[Opening Information provided section]

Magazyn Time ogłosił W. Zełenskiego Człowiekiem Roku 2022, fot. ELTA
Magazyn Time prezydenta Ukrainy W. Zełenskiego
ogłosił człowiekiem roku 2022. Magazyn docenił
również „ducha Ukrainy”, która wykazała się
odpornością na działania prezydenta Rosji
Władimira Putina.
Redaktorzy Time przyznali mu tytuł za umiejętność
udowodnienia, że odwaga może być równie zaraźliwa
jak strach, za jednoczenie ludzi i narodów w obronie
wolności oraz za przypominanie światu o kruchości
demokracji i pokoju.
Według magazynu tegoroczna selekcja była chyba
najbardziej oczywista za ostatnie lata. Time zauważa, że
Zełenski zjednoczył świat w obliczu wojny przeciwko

[Closing Information provided section]

> [Assignment]:
Once you find the line containing "jak strach, za", copy it and every line after it through the end of the records, exactly and nothing else.

> [Completed exercise]:
jak strach, za jednoczenie ludzi i narodów w obronie
wolności oraz za przypominanie światu o kruchości
demokracji i pokoju.
Według magazynu tegoroczna selekcja była chyba
najbardziej oczywista za ostatnie lata. Time zauważa, że
Zełenski zjednoczył świat w obliczu wojny przeciwko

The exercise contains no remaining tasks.